Furthermore, customer spending declined by 1.2 per cent, according to Visa, the first January fall for five years.


High street spending slumped by as much as four per cent.


The decline in shopper numbers and spending has put even more pressure on a sector that is straining under the weight of costs from business rates, the national living wage and inflationary pressures.


Underscoring the difficulties faced by the industry, a report from Moore Stephens, one of the leading firms in accounting and advisory network, has found that 19 per cent of fashion retailers are showing signs of financial distress, such as delayed payments to suppliers, and large drops in revenue.


Several household names have collapsed under the pressure, with fashion chain East and furniture retailer Warren Evans both falling into administration so far this year.


With the problems at East, 314 jobs have been put at risk.


This followed on from a difficult 2017, when Deloitte recorded a 28 per cent jump in retail administration, the first rise in retail administration for five years.


Despite a rise in food sales, food retailers have also been announcing a raft of job cuts as they contend with rising costs from sterling, business rates and higher minimum wage rates.

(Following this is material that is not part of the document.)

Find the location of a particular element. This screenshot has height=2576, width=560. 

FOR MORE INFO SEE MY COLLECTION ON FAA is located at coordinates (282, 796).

Head of restructuring and insolvency at More Stephens, Jeremy Willmont, said retailers were facing the most difficult trading conditions since the financial crisis.“Fashion retailers have been hit by the perfect storm of rising costs, falling consumer spending and increased competition.

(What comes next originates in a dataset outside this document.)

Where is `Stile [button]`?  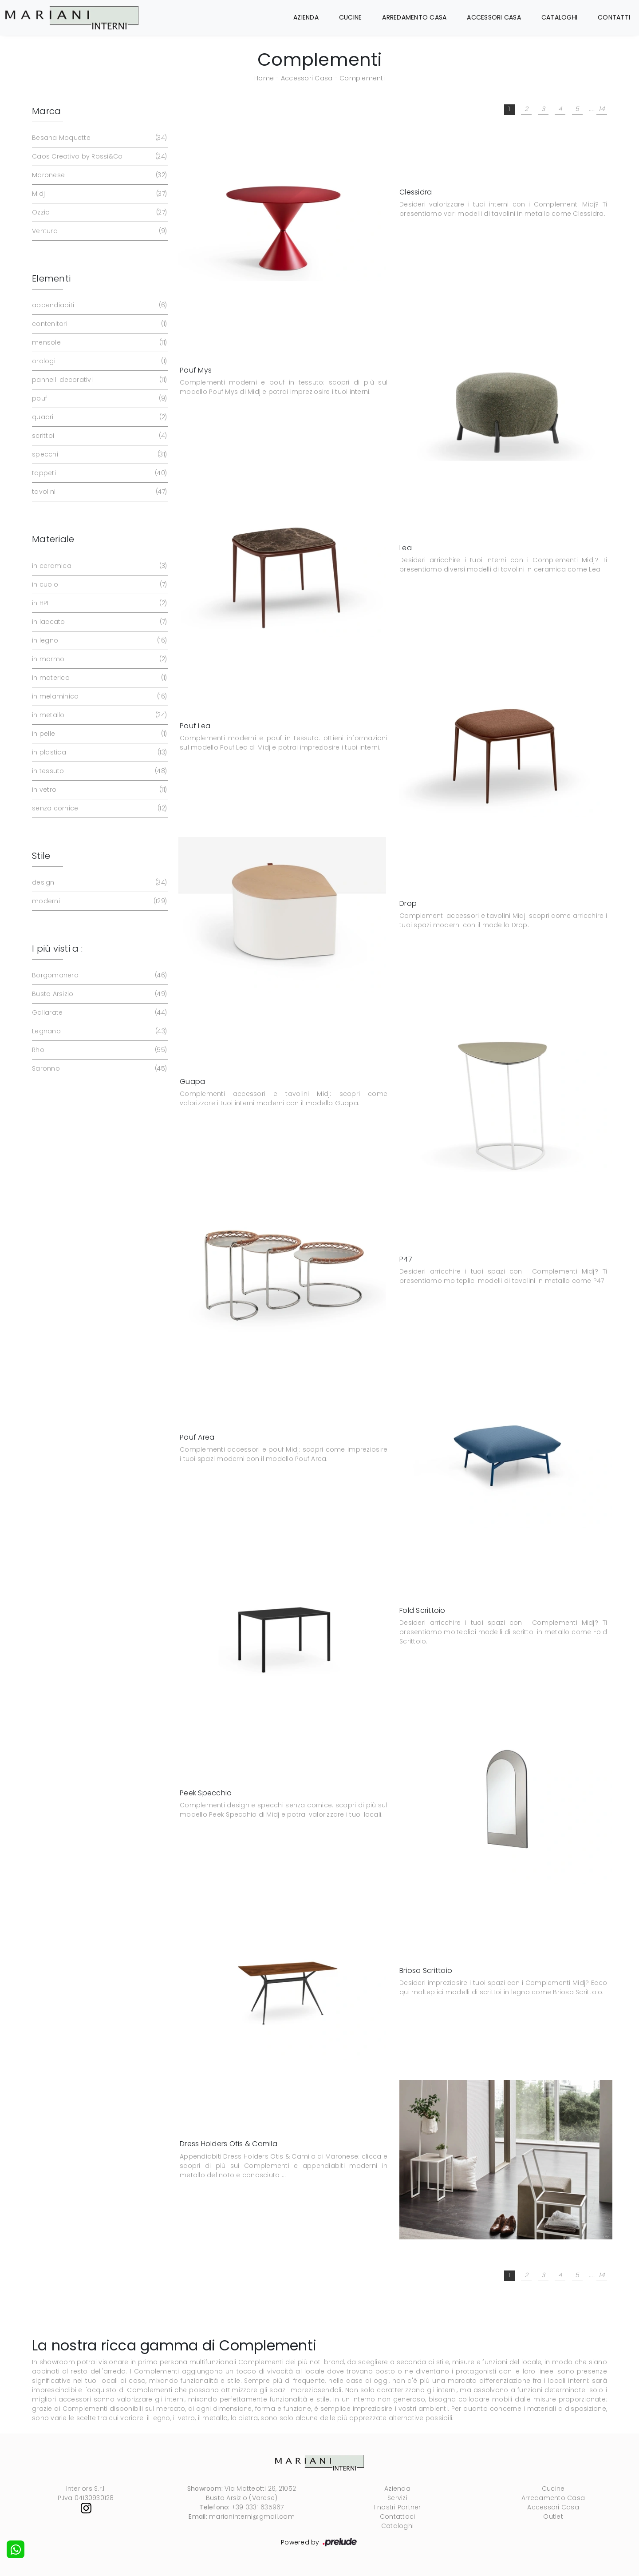
Stile [button] is located at coordinates (41, 855).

All three have heaped pressure onto revenue and made profit margins difficult to maintain,” he said.


Research by NatWest and consultancy Retail Economics published this month has painted a similar gloomy outlook, highlighting a tough consumer environment ahead for retailers, along with rising operating costs.


The report found almost a third of households expect their personal finances to weaken this year.

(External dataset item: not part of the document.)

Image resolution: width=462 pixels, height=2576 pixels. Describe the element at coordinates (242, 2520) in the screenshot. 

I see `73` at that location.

Operating costs are expected to increase by around 2.5 per cent, having risen by 2.9 per cent in 2017.


It is thought April’s rise in the national living wage will cost the industry £1.5bn.


However, the burden of business rates, which comprise around nine per cent of all operating costs, will ease slightly this year when the government brings forward plans to switch from RPI (Retail Prices Index) to CPI (Consumer Prices Index) indexation for the planned rate rise In April.


Nonetheless, with costs mounting amid a dreary domestic outlook, businesses would have been looking to capitalise on a shopping bonanza over the Chinese New Year last week, the biggest event in the Chinese calendar.


Data from Forward Keys has forecast an eight per cent rise this year in Chinese tourist numbers with their usual high spending shopping spree to boost sales figures, as expected by retailers.


Stores continued to cut prices on non-food items last month, as the trend for discounting on the high street failed to abate.


Shop prices fell by 0.5 per cent in January, with non-food prices down by as much as 1.9 per cent, according to data from the British Retail Consortium (BRC). Food prices, however, were still inflationary, rising by 1.9 per cent year-on-year, the highest rate of inflation since October 2017.


Chief executive of the BRC, Helen Dickenson, said: “The fall in shop prices eased off marginally in January but remained in deflationary territory for the 57th consecutive month.” She added: “It was the same story of divergent price movements for food versus non-food categories from the previous months, albeit with non-food prices creeping ever so slightly towards inflation.” Looking back, many retailers — especially non-food retailers — failed to cash in over the Christmas period.


Head of retail at KPMG, Paul Martin, said that January was a “tough gig” for retailers and there was little growth in sectors other than food.“Bigger ticket items such as furniture traditionally rely on strong post-Christmas trade, but this year seem to have struggled to woo consumers with the lure of a sale sign in the window,” he said.